C’est quand elle est fidèle à son ordo essentialis, celui de l’hétérodoxie, celui de la non-conformité, que la pensée maçonnique peut s’adapter à son temps. Et ce pour en accompagner — je dis bien « accompagner » — l’évolution. L’insoumission généralisée qui la caractérise ne peut admettre la violence de ceux qui veulent le bien à la place des autres. Domination de ceux qui se sentent responsables des autres, et qui peuvent imposer par la force l’ordre qu’ils ont idéologiquement élaboré. Avec son humour grinçant plein de lucidité, c’est bien cela que notait Joseph de Maistre :
« Vous croyez ne pas vouloir cette loi, mais soyez sûrs que vous la voulez. Si vous osez la refuser, nous tirerons sur vous à mitraille pour vous punir de ne pas vouloir ce que vous voulez. Et ils l’ont fait. »[1]
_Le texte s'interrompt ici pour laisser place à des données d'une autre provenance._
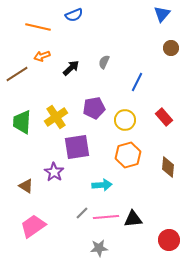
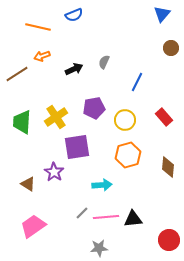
black arrow: moved 3 px right, 1 px down; rotated 18 degrees clockwise
brown triangle: moved 2 px right, 2 px up
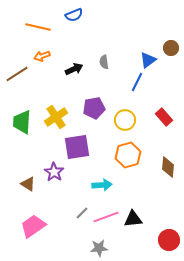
blue triangle: moved 14 px left, 46 px down; rotated 12 degrees clockwise
gray semicircle: rotated 32 degrees counterclockwise
pink line: rotated 15 degrees counterclockwise
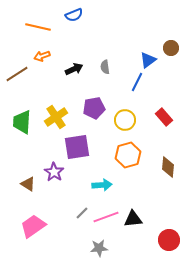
gray semicircle: moved 1 px right, 5 px down
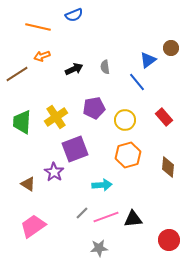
blue line: rotated 66 degrees counterclockwise
purple square: moved 2 px left, 2 px down; rotated 12 degrees counterclockwise
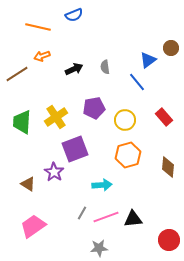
gray line: rotated 16 degrees counterclockwise
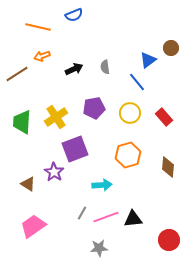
yellow circle: moved 5 px right, 7 px up
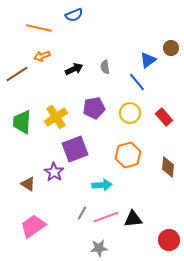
orange line: moved 1 px right, 1 px down
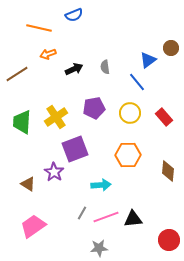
orange arrow: moved 6 px right, 2 px up
orange hexagon: rotated 15 degrees clockwise
brown diamond: moved 4 px down
cyan arrow: moved 1 px left
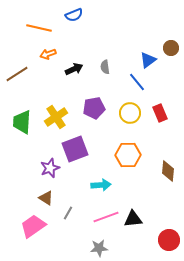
red rectangle: moved 4 px left, 4 px up; rotated 18 degrees clockwise
purple star: moved 4 px left, 4 px up; rotated 18 degrees clockwise
brown triangle: moved 18 px right, 14 px down
gray line: moved 14 px left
Oui, « ils » l’ont fait à de multiples reprises ceux qui se considéraient comme les garants et les instituteurs des peuples. Du goulag aux camps cambodgiens, nombreux sont les exemples plaidant en ce sens. Mais cette imposition du bien commun par la force, ce que l’on considère, abstraitement, comme étant le bien commun n’est en rien en congruence avec la sensibilité libertaire qui est la spécificité essentielle de la franc-maçonnerie. Je dis bien « sensibilité », car ce n’est en rien un système dogmatique.
S’accorder aux forces primordiales. Mais c’est cette sensibilité qui sait mystérieusement, c’est-à-dire à partir des mythes immémoriaux, que l’histoire est une continuelle « palingénésie » : une genèse toujours recommencée. Reconnaissant, avec lucidité, que toute inspiration première tend à s’attiédir en institution, que l’instituant s’achève en institué, que l’énamourement se rigidifie en conjugalité. Et qu’il y a, dès lors, nécessité de sursaut. Celui-ci ne pouvant se faire qu’en s’accordant aux forces profondes, primordiales à l’œuvre, souterrainement, dans le devenir humain. Le symbolisme des épreuves initiatiques devient ainsi une méthodologie de la réintégration.
C’est cela même que note le frère Joseph de Maistre (« Josephus a floribus ») dans ses discussions avec J.-B. Willermoz : « Quand Dieu efface, c’est qu’il se prépare à écrire », ou encore : « Dieu tient toujours la gomme et le crayon » !
[1] J. de Maistre, Considérations sur la France, op.cit. p. 217.